[Obsolete] Converting subtitles from SVT Play

Posted 2015-09-04 20:40 by Traesk. Edited 2020-08-10 13:54 by Traesk. 1594 views.

Update 2020-08-10: SVT has switched from using their own tags to instead using proper WebVTT format, with formatting tags like <c.magenta>, <c.green> etc. This means you can now either use the subs directly as WebVTT (in a supported player) or use a tool like Subtitle Edit to convert them to SRT.

Update 2019-06-01: Fixed new url to akamized in php-script.
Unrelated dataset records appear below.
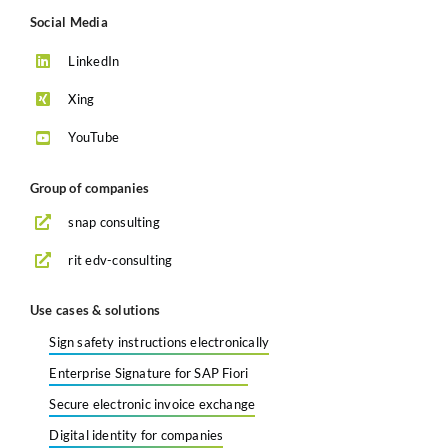
Social Media
LinkedIn
Xing
YouTube
Group of companies
snap consulting
rit edv-consulting
Use cases & solutions
Sign safety instructions electronically
Enterprise Signature for SAP Fiori
Secure electronic invoice exchange
Digital identity for companies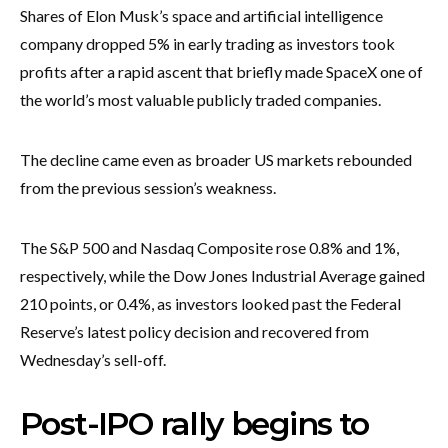
Shares of Elon Musk’s space and artificial intelligence
company dropped 5% in early trading as investors took
profits after a rapid ascent that briefly made SpaceX one of
the world’s most valuable publicly traded companies.
The decline came even as broader US markets rebounded
from the previous session’s weakness.
The S&P 500 and Nasdaq Composite rose 0.8% and 1%,
respectively, while the Dow Jones Industrial Average gained
210 points, or 0.4%, as investors looked past the Federal
Reserve’s latest policy decision and recovered from
Wednesday’s sell-off.
Post-IPO rally begins to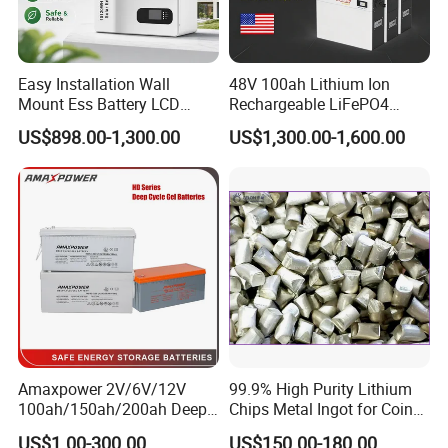
Easy Installation Wall
48V 100ah Lithium Ion
Mount Ess Battery LCD
Rechargeable LiFePO4
Display Lithium Battery
Lithium Ion Solar off Grid
US$898.00-1,300.00
US$1,300.00-1,600.00
Power Backup Home Pack
Battery Price
Amaxpower 2V/6V/12V
99.9% High Purity Lithium
100ah/150ah/200ah Deep-
Chips Metal Ingot for Coin
Cycle-Gel High Quality UPS
Cell Researching
US$1.00-300.00
US$150.00-180.00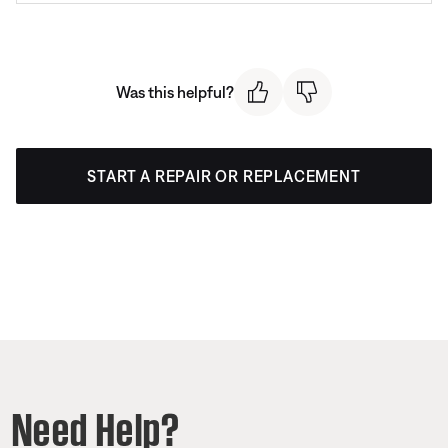
Was this helpful?
START A REPAIR OR REPLACEMENT
Need Help?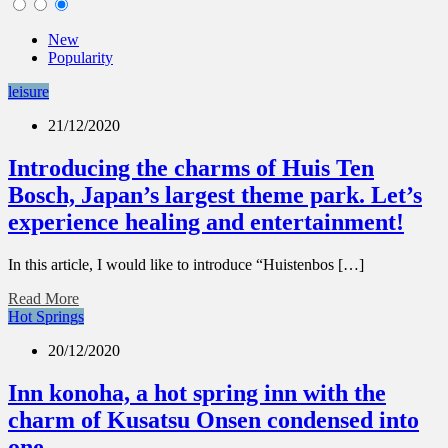
New
Popularity
leisure
21/12/2020
Introducing the charms of Huis Ten
Bosch, Japan’s largest theme park. Let’s
experience healing and entertainment!
In this article, I would like to introduce “Huistenbos […]
Read More
Hot Springs
20/12/2020
Inn konoha, a hot spring inn with the
charm of Kusatsu Onsen condensed into
one.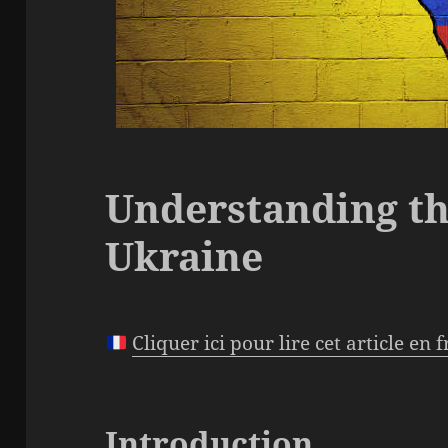
Understanding th
Ukraine
Cliquer ici pour lire cet article en 
Introduction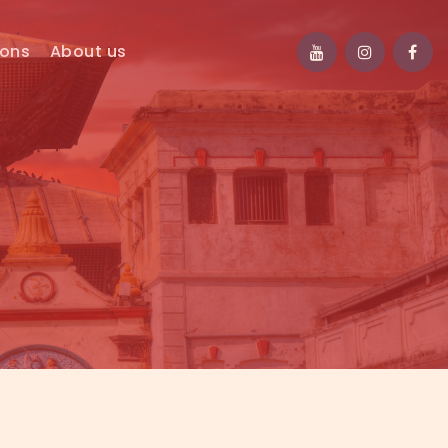
ions
About us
SVT Play and Öppet Arkiv use a slightly modified version of the SRT-format, with some additional tags from WebVTT, to display subtitles. These files can be directly downloaded by finding the direct link in the source code or using a service such as pirateplay.se. They do work pretty well just out of the box, but can be modified to better match the intended style. Just like with the mp4-video itself, SVT use their Flash-based videoplayer to parse the content of the subtitle and apply the formatting. They do have a beta of HTML5-playback, but according to their FAQ it does not support subtitles yet. There are two differences in SVT:s format compared to the normal SRT-format:

<30> through <37> tags

These tags are SVT specific and used to apply colours to the subtitle. I downloaded SVT:s Flash-player from http://media.svt.se/swf/video/svtplayer-2015.01.swf and opened it with JPEXS Free Flash Decompiler. What I found when browsing to scripts -> se -> svt -> utils -> subtitle -> SubtitleUtils was:
[..]
private function translateAnsiColor(param1:String) : String
      {
         var param1:String = this.replaceAnsiColor(param1,"30","#000000");
         param1 = this.replaceAnsiColor(param1,"31","#FF0000");
         param1 = this.replaceAnsiColor(param1,"32","#00FF00");
         param1 = this.replaceAnsiColor(param1,"33","#FFFF00");
         param1 = this.replaceAnsiColor(param1,"34","#0000FF");
         param1 = this.replaceAnsiColor(param1,"35","#FF00FF");
         param1 = this.replaceAnsiColor(param1,"36","#00FFFF");
         param1 = this.replaceAnsiColor(param1,"37","#FFFFFF");
         return param1;
      }
      
      private function replaceAnsiColor(param1:String, param2:String, param3:String) : String
      {
         var param1:String = param1.replace(new RegExp("<" + param2 + ">","g"),"");
         param1 = param1.replace(new RegExp("<!--" + param2 + "-->","g"),"");
         return param1;
      }
[..]
Here we can see that, for example, <31>*text*</31> is replaced with <font color="#FF0000">*text*</font> to change the subtitles colour to red. The resulting code works well with usual SRT, so if we want the correct colours we'll also have to do this conversation. Example:
186
00:19:29.280 --> 00:19:37.040
–Pappa, i går såg jag en häst.
<33>–Jättekul. Klappade du den?</33>
to:
186
00:19:29.280 --> 00:19:37.040
–Pappa, i går såg jag en häst.
<font color="#FFFF00">–Jättekul. Klappade du den?</font>

WebVTT-tags

WebVTT is a standard to display subtitles in HTML5. It's based on and very similar to SRT. SVT use some tags specific to WebVTT, and these are also parsed by the Flash-player and not by the browser itself. An example would be:
248
00:28:08.480 --> 00:28:11.880 A:middle L:50%
SVT Programtextning:
lisbet olofsdotter
...where "A:middle L:50%" is positioning in WebVTT. Positioning is the only tags I've seen used in SVT:s subtitles. More info about these tags here.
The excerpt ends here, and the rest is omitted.